(TASK INPUTS)

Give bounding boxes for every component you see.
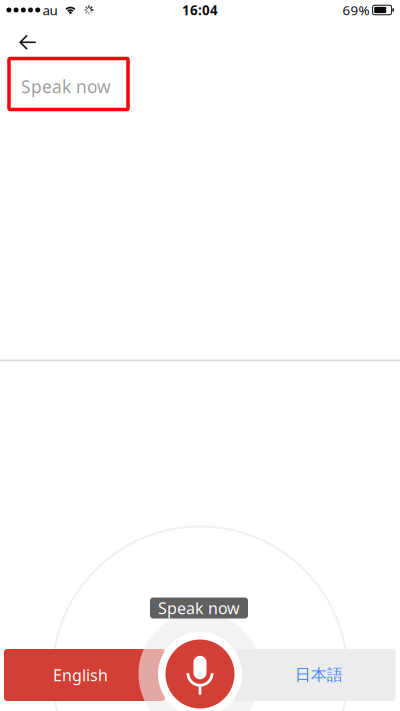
staticText: Speak now bbox=[158, 597, 240, 619]
button[interactable]: Stop voice input bbox=[166, 640, 234, 708]
staticText: 日本語 bbox=[295, 665, 343, 685]
button[interactable]: 日本語 bbox=[233, 649, 396, 701]
staticText: English bbox=[53, 664, 108, 686]
button[interactable]: Back bbox=[7, 25, 48, 60]
staticText: Speak now bbox=[21, 75, 111, 98]
staticText: 69% bbox=[342, 1, 370, 19]
staticText: 16:04 bbox=[182, 1, 218, 19]
staticText: au bbox=[42, 1, 57, 19]
button[interactable]: English bbox=[4, 649, 165, 701]
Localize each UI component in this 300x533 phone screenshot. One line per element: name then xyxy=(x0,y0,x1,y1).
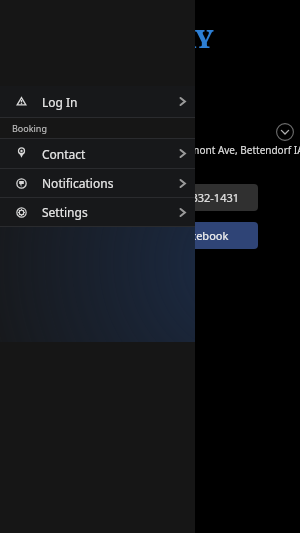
staticText: 563-332-1431 xyxy=(169,190,240,205)
staticText: Log In xyxy=(42,94,169,110)
button[interactable]: Notifications xyxy=(0,169,195,197)
button[interactable]: 563-332-1431 xyxy=(150,184,258,211)
button[interactable]: Log In xyxy=(0,86,195,117)
staticText: 5885 Tremont Ave, Bettendorf IA 52722 xyxy=(150,143,300,157)
staticText: Notifications xyxy=(42,175,169,191)
button[interactable]: Contact xyxy=(0,139,195,168)
staticText: WRIGHTWAY xyxy=(33,21,215,55)
button[interactable]: Facebook xyxy=(150,222,258,249)
staticText: Booking xyxy=(12,122,47,134)
staticText: Contact xyxy=(42,146,169,162)
staticText: Settings xyxy=(42,204,169,220)
button[interactable]: Settings xyxy=(0,198,195,226)
button[interactable]: Expand details xyxy=(276,123,294,141)
staticText: Facebook xyxy=(179,228,229,243)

(End TASK INPUTS)

**PROBLEM:** Write out exactly the lines from the one containing "Localize each UI" through the end of the entries, both included. Pictures are not copied.

**RESULT OF THE TASK:**
Localize each UI component in this 300x533 phone screenshot. One line per element: name then xyxy=(x0,y0,x1,y1).
staticText: 563-332-1431 xyxy=(169,190,240,205)
staticText: Log In xyxy=(42,94,169,110)
button[interactable]: Notifications xyxy=(0,169,195,197)
button[interactable]: 563-332-1431 xyxy=(150,184,258,211)
button[interactable]: Log In xyxy=(0,86,195,117)
staticText: 5885 Tremont Ave, Bettendorf IA 52722 xyxy=(150,143,300,157)
staticText: Notifications xyxy=(42,175,169,191)
button[interactable]: Contact xyxy=(0,139,195,168)
staticText: WRIGHTWAY xyxy=(33,21,215,55)
button[interactable]: Facebook xyxy=(150,222,258,249)
staticText: Booking xyxy=(12,122,47,134)
staticText: Contact xyxy=(42,146,169,162)
staticText: Settings xyxy=(42,204,169,220)
button[interactable]: Settings xyxy=(0,198,195,226)
button[interactable]: Expand details xyxy=(276,123,294,141)
staticText: Facebook xyxy=(179,228,229,243)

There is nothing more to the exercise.